We hope that, with further development, this tool can serve to provide relevant information to different groups both in the form of an archive for past data and a tool that leverages past data to predict future trends. We hope that other phenomena will be included in the tool as time goes on.
Our team took on this challenge because we were inspired by the idea of building a tool that could potentially save many lives just by automatically analyzing data from a variety of sources and putting this analysis into the hands of key decision-makers, as well as the general public.
Our approach in solving the problem involved investigating several machine learning models to automate the detection of hazards, building a dashboard to visualize the detections and incorporating ancillary data in an attempt to show the scope and impact of the detected hazards.
To develop the machine learning model, we utilized popular python libraries like scikit-learn and TensorFlow, which allowed us to explore the data, construct new features and evaluate several machine learning models. Throughout the hackathon we tried the following models: Linear Regression, Support Vector Regression, Random Forest Regression, Gradient Boosting Regression, XGBoost Regression, K-Nearest Neighbour, Bidirectional LSTM network, Bidirectional GRU Network, Multilayer Perceptron Network and 1-D Convolutional Network. We utilized Google Colab to train and evaluate these models. We used the R2 value as the primary evaluation metric. After many attempts at optimizing the models, our highest performing model was the Random Forest Regression model, which achieved an R2 value of 0.56.
We utilized Tableau to create a dashboard for visualizing the detections. Since our model is not very accurate, we attempted to demonstrate the impact of the solution by visualizing an aggregation of the detections. We also included ancillary data such as the population density of U. S. states (2019) and an estimate of the forest cover in each state. These ancillary data are intended as supplementary information for accessing the impacts of the detection.
The main problems we faced while working on this challenge are related to the data itself. Firstly, none of our team members had domain expertise in geological and meteorological data, so we did not have clear idea of the importance of the features of the dataset or how to combine them into more meaningful features. Secondly, the data had an inconsistent temporal resolution (data points are not consistently sampled every hour from each station), which made it especially difficult for our machine learning models.

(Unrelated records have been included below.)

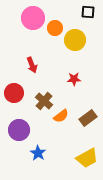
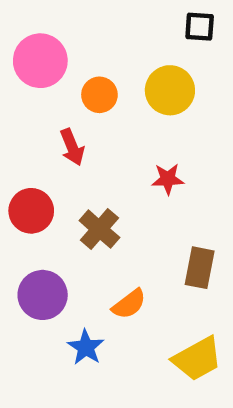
pink circle: (33, 18) -> (40, 61), moved
orange circle: (55, 28) -> (99, 95), moved
orange semicircle: (61, 116) -> (129, 304), moved
brown rectangle: (88, 118) -> (200, 268), turned -42

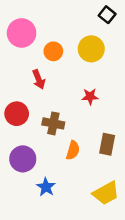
black square: (200, 27) -> (107, 15), turned 35
brown cross: (99, 229) -> (53, 123), turned -30
orange semicircle: (129, 304) -> (73, 150), moved, turned -36

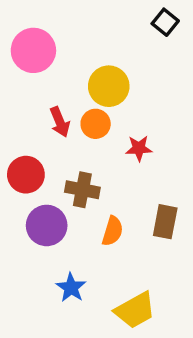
yellow circle: (91, 49) -> (109, 86), moved
orange circle: (53, 51) -> (96, 124), moved
purple circle: (23, 159) -> (47, 225), moved
yellow trapezoid: (106, 193) -> (135, 310), moved

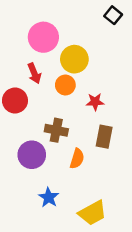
pink circle: (33, 50) -> (43, 37), moved
red arrow: (60, 122) -> (34, 73), moved
red circle: (26, 175) -> (15, 100), moved
brown rectangle: (165, 222) -> (104, 137), moved

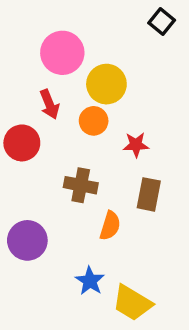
purple circle: (32, 155) -> (27, 240), moved
blue star: (49, 197) -> (90, 281), moved
yellow trapezoid: (92, 213) -> (132, 303), turned 60

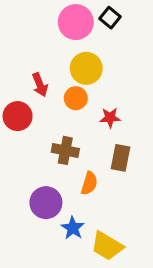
black square: (162, 22) -> (110, 18), moved
pink circle: (62, 53) -> (76, 22), moved
purple circle: (27, 240) -> (46, 203), moved

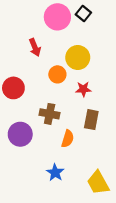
yellow circle: (86, 68) -> (78, 58), moved
red arrow: (40, 85) -> (35, 47), moved
purple circle: (46, 203) -> (20, 134), moved
yellow trapezoid: (107, 246) -> (98, 183), moved, turned 30

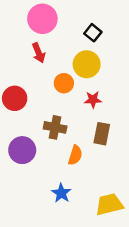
black square: (83, 14) -> (93, 33), moved
pink circle: (57, 17) -> (42, 19), moved
yellow trapezoid: (98, 183) -> (109, 204), turned 105

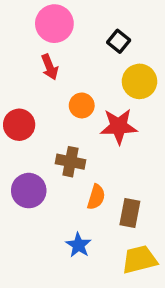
yellow circle: (87, 64) -> (139, 81), moved
red star: (93, 100) -> (119, 126), size x1.6
brown rectangle: (102, 134) -> (130, 213), moved

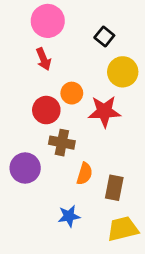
red circle: (19, 125) -> (46, 110), moved
blue star: (78, 245) -> (69, 216), turned 30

Finally, we also struggled while deciding which ancillary data to include in the visualization tool to create a more impactful solution.
Despite the challenges, our team put together a tool that we think will become useful as more development time goes into it.
In analyzing the problem, we have used the space agency’s air quality data. This data was used, in addition to other open data (see below) to train and evaluate several machine learning algorithms. Parts of the data were also used in the visualization tool.